Yet again, it has been made obviously clear – as seen in the latest report by the Dianeosis think tank on behalf of the Foundation for Economic and Industrial Research (IOBE) – that the only thing Greece’s coalition government knows how to do is impose taxes everywhere.
While it has proved unable to crack down on tax evasion, 20 percent of taxpayers still cover 80 percent of tax revenues.
At the same time, seven out of 10 self-employed professionals and nine in 10 farmers continue to declare incomes of less than 9,000 euros a year.
Greece is now among the countries of the European Union with the highest tax rates and is third in the list of member-states with highest social security contributions.
Instead of slashing public spending, reducing the wasteful public sector and rapidly proceeding with a privatization program, the country’s first leftist-led government sought to protect its own and place the tax burden on the private sector – and all this with the tolerance of Greece’s creditors.
This is why Greek citizens’ overdue tax payments amount to more than 100 billion euros and why thousands of businesses and self-employed professionals have moved their headquarters to Cyprus or Bulgaria.
This is also why a negligible number of foreign companies are willing to invest in Greece and why the so-called “springboard” for growth cited by Prime Minister Alexis Tsipras has proven rusty and incapable of extracting the Greek economy from its predicament.
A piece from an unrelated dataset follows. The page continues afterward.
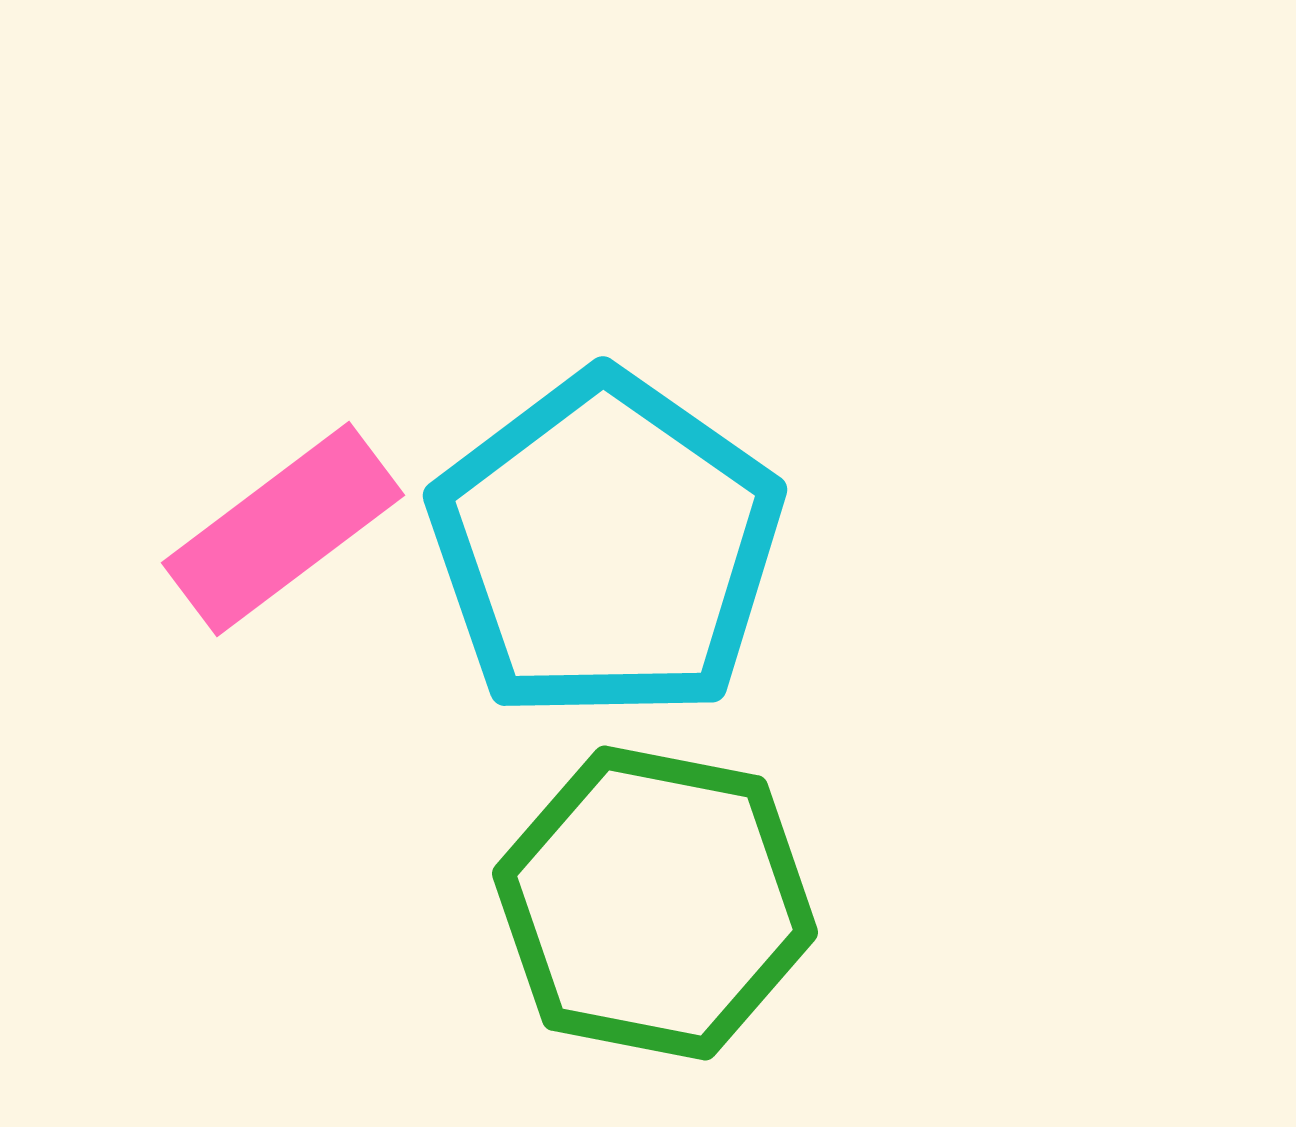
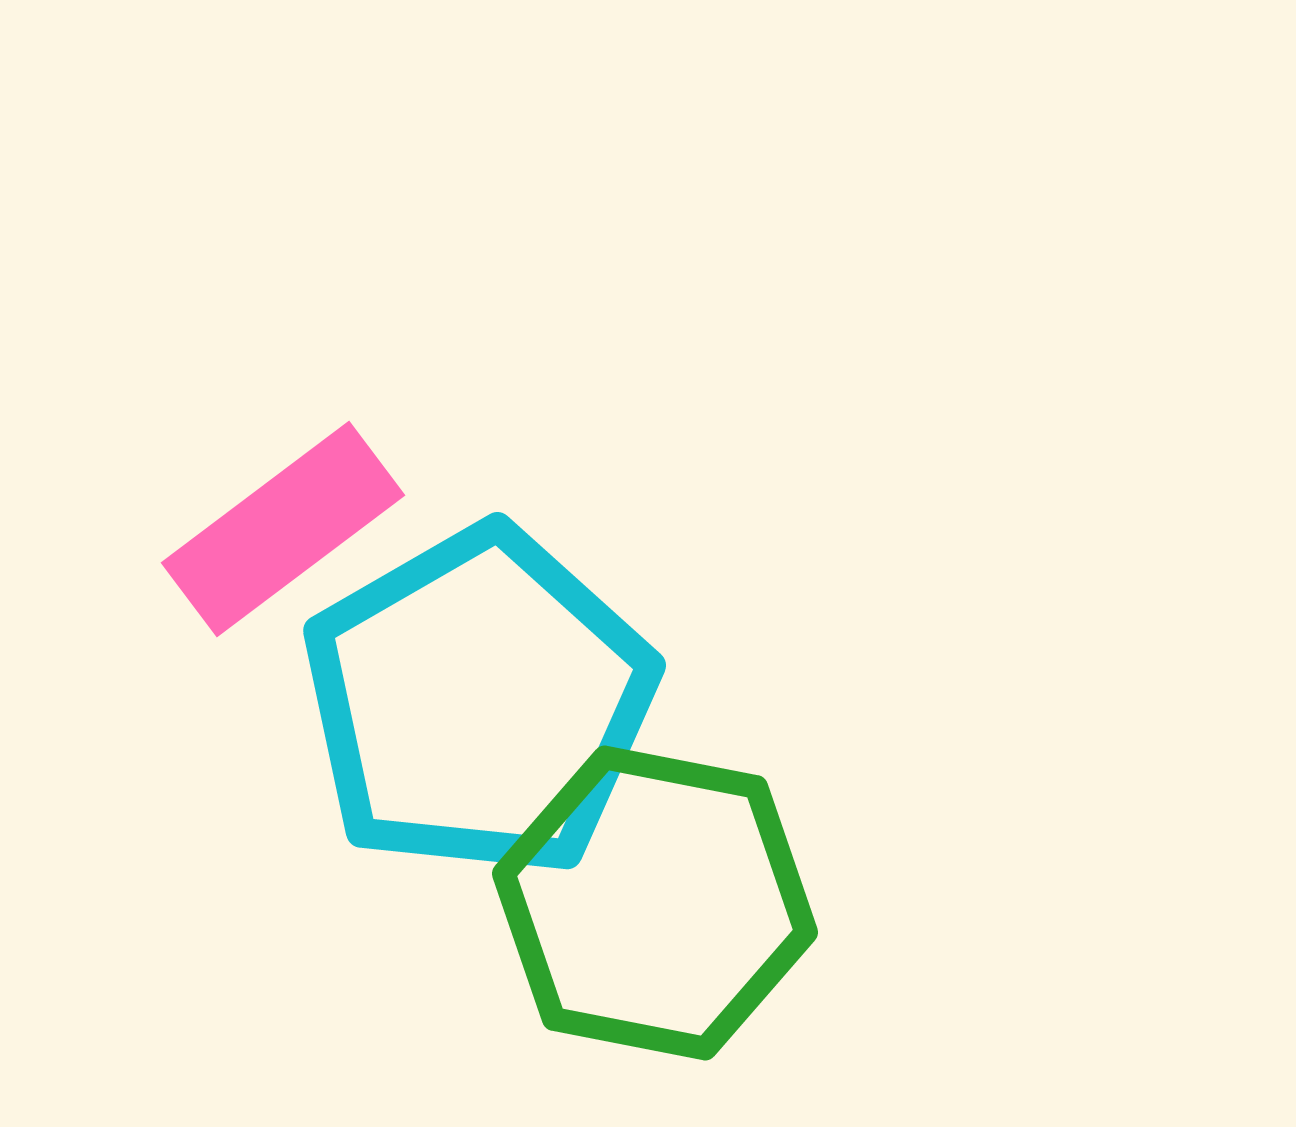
cyan pentagon: moved 127 px left, 155 px down; rotated 7 degrees clockwise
After being on the brink of growth at the end of 2014, the delusion of the SYRIZA-led government plunged the country into recession again in 2015 and 2016, before returning to anemic growth of 1.5 percent of GDP in 2017 when the average figure in the EU was 2.3 percent.
Unfortunately, in 2018, and despite the anticipated record number of tourist arrivals, the economy’s growth rate does not appear likely to exceed 2 percent, with the projection for 2019 at 1 percent.
The expectations that a new climate of confidence in Greece will emerge on international markets – along with a parallel surge in investments and foreign capital flows – after the country exits its third bailout program in August remain low.